Bütün bu risk faktörlerini hesaba kattığımızda, yıl sonunda doların fiyatı ne olur?
Satınalma gücü paritesi ve faiz oranı paritesine göre yapılan hesaplamalar doların yıl sonunda 2.14 ya da 2.20 TL civarında olacağını gösteriyor. Merkez Bankası Başkanı Başçı ise iddiasında ısrarlı, "Dolar yıl sonunda 1.92'nin altında olacak" diyor.
Uras Hoca, iç ve dış risklerin arttığı bir ortamda Merkez Bankası'nın giderek hükümetin etkisi altına girerek faiz silahını kullanmasından şikayetçi, "...Türkiye ekonomide ağırlığı olan ülkelerle iyi ilişkilerini bozmaya başladı. ABD, Almanya, Fransa, İngiltere ve İsrail ile ilişkiler Türkiye'ye döviz gönderen firmalar, fonlar için çok önemli. Firmalar, bankalar, fonlar merkezlerinin bulunduğu, kullandıkları dövizlerin sahiplerinin yaşadığı ülkeler ile ters politikalar içindeki ülklerde riske girmez. Türkiye Suriye ve Mısır sorunlarında taraf haline geldi. Bu, yük getirebilir" diye uyarıda bulunuyor.

"DÖVİZ GİRİŞİNİ BAŞLATMALIYIZ"

Uras Hoca, ayrıca Merkez Bankası'nın hem döviz hem de faiz fiyatını birarada kontrol edemeyeceğini vurgulayarak, " (1) Dışardan sermaye girişini başlatabilmek için, (2) İçerde dövize olan talebi sınırlamak ve buna ek olarak genel mal talebini sınırlamak için faiz silahının kullanılması zorunluluğu var" diyor.

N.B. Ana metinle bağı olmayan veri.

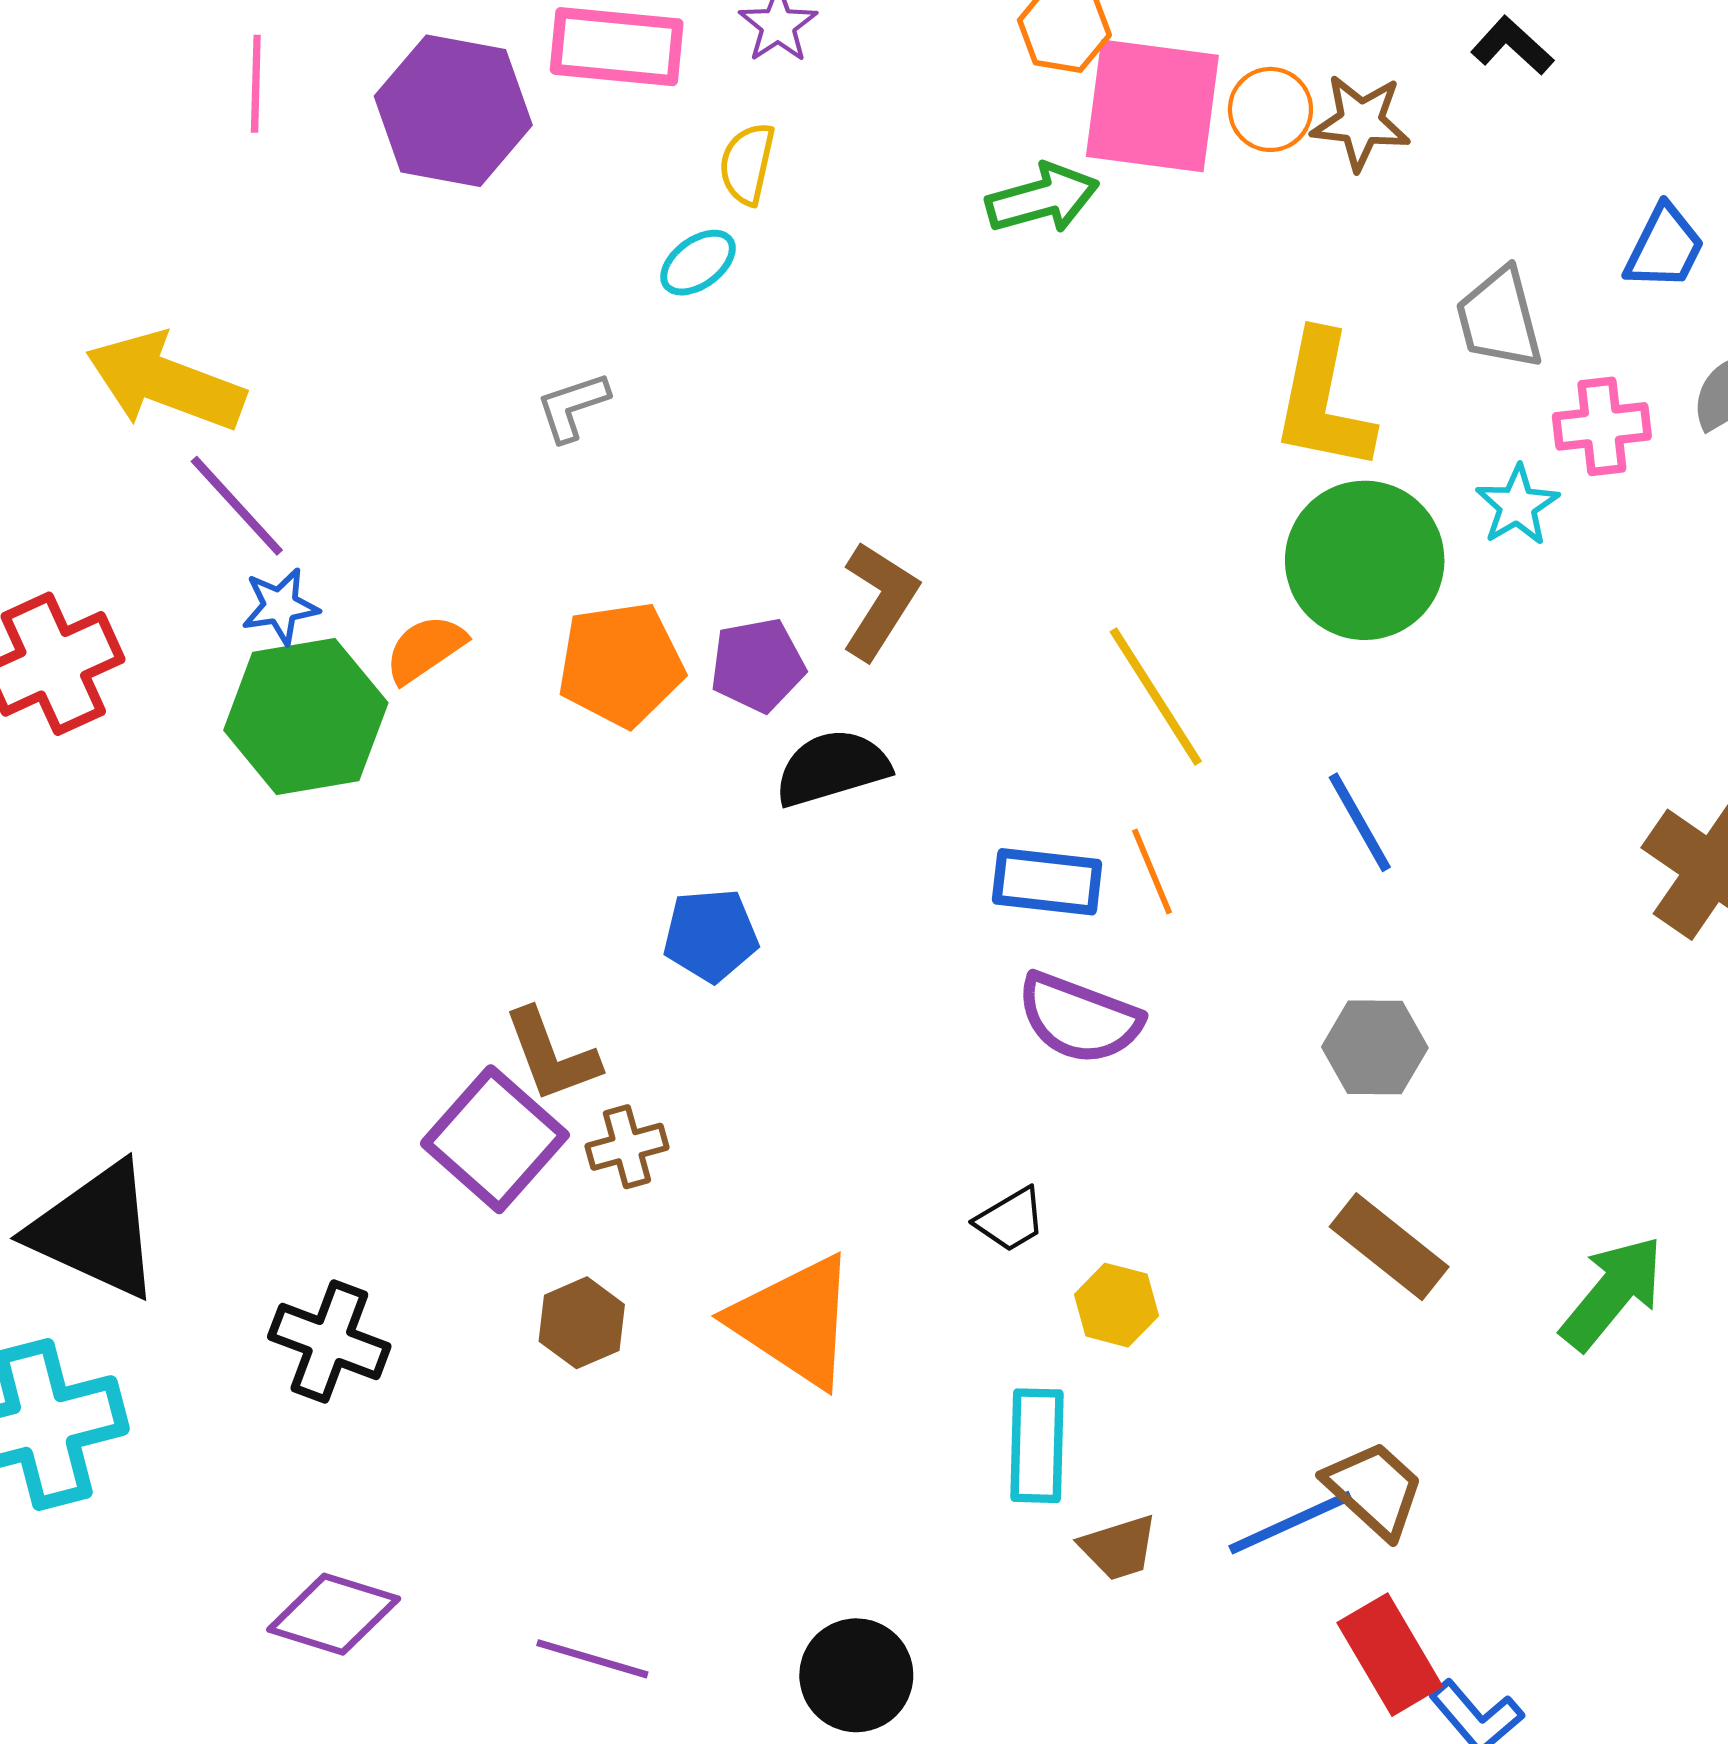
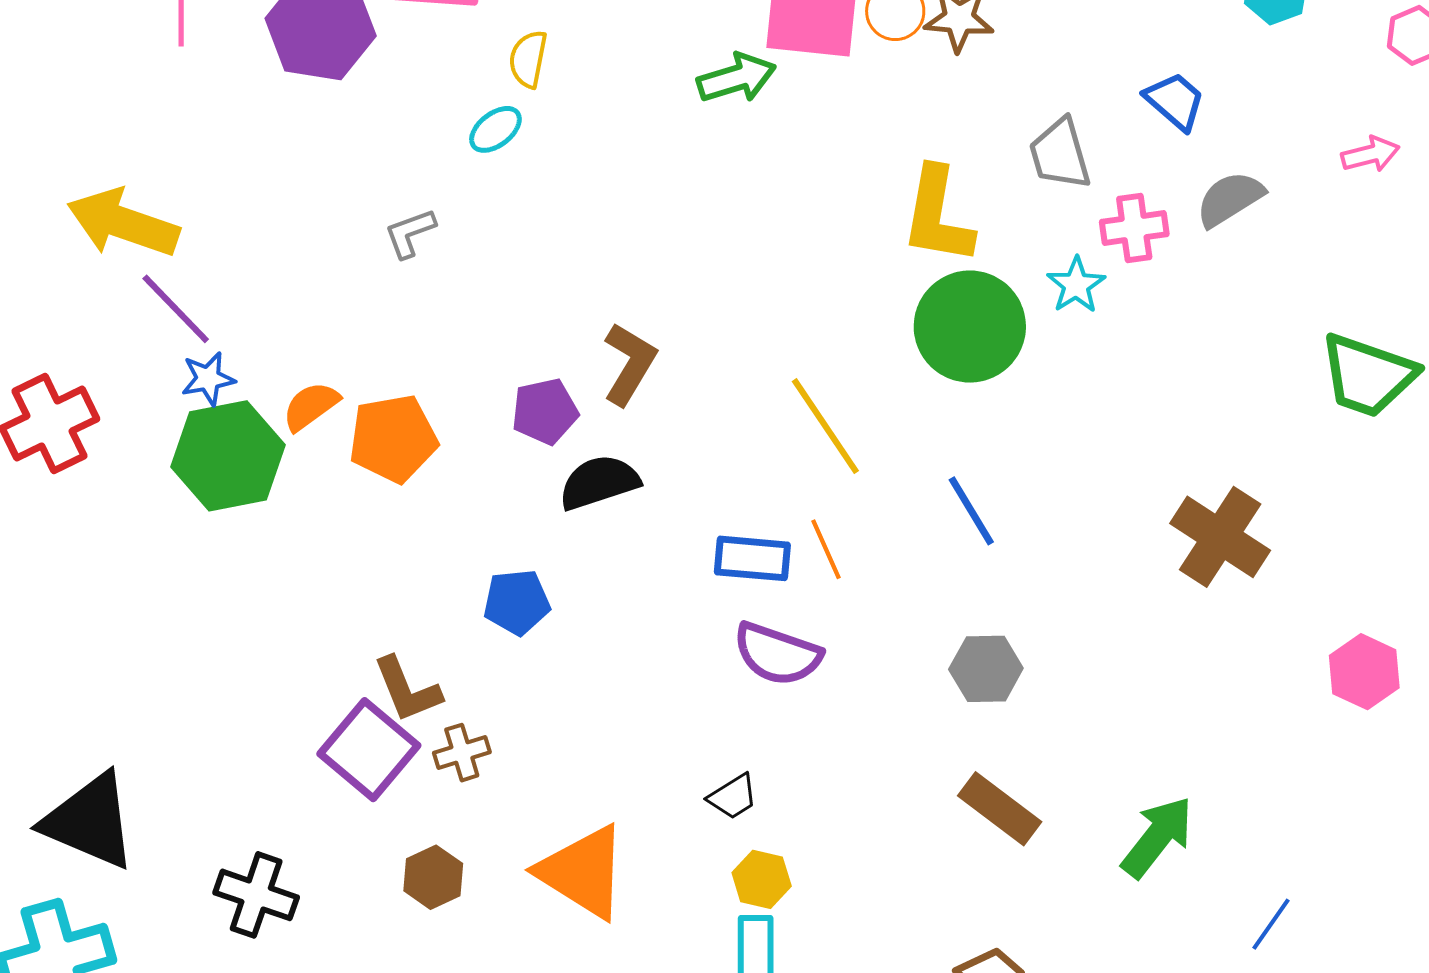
blue trapezoid: (1665, 247) -> (1175, 101), turned -74
orange pentagon: (621, 664) -> (393, 438), moved
yellow hexagon: (1116, 1305) -> (762, 879), moved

Uras Hoca'nın, "Döviz girişi başlatmalıyız" uyarısı ciddi bir uyarıdır. Çünkü Ekonomi Bakanı Zafer Çağlayan, "İhracatta geçen yıl gibi bir artış olmayacak. Dış ortamın yarattığı bir durum bu. İhracatta 158 milyar dolar hedefi söz konusu, ancak yakalayamayacağımız görülüyor. Büyüme öngörümüz yüzde 4 idi. Ancak, yüzde 3'ün üstünde, yüzde 4'ün altında bir rakam öngörüyorum" diyor. Yani, ekonominin çarklarını döndürebilmek için dış kaynağa ihtiyaç var. MB Başkanı, bu uyarıları dikkate alıp kararlarını gözde geçirmelidir.